Activity - Starting at the line with "वनडे क्रिकेट ने", set down each line of the entries below through the last one, exactly as it stands.

(Data excerpts)
* * *

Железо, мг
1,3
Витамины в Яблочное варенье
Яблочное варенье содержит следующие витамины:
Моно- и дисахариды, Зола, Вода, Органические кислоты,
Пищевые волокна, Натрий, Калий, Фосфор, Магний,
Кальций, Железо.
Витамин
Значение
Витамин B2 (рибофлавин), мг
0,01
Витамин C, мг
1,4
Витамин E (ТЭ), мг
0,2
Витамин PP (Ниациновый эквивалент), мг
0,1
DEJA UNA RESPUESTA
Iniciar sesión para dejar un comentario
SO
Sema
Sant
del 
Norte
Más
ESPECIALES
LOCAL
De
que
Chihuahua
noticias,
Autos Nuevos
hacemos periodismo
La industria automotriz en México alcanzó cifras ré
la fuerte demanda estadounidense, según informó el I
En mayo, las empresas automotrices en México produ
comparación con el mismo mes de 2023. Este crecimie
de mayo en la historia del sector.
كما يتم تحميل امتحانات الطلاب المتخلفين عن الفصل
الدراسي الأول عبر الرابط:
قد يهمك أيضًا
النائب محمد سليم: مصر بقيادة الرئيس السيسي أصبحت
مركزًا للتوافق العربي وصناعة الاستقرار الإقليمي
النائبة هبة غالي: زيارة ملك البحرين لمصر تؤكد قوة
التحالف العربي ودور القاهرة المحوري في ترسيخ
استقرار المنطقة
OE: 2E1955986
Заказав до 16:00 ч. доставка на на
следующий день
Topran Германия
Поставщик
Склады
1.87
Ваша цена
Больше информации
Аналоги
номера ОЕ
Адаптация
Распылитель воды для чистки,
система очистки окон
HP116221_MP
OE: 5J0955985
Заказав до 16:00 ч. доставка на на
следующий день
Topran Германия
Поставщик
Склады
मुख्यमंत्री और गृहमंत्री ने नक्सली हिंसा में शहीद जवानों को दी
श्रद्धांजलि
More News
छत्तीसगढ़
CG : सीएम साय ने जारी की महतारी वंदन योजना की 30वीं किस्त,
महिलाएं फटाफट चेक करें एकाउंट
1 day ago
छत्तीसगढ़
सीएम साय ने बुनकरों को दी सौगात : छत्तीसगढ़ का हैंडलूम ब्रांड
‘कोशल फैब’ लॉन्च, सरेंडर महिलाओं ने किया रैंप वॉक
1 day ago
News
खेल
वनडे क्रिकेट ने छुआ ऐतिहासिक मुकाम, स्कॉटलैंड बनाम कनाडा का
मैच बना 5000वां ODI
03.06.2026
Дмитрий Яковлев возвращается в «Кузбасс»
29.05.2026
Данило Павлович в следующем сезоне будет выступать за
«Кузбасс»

* * *

Task response -
वनडे क्रिकेट ने छुआ ऐतिहासिक मुकाम, स्कॉटलैंड बनाम कनाडा का
मैच बना 5000वां ODI
03.06.2026
Дмитрий Яковлев возвращается в «Кузбасс»
29.05.2026
Данило Павлович в следующем сезоне будет выступать за
«Кузбасс»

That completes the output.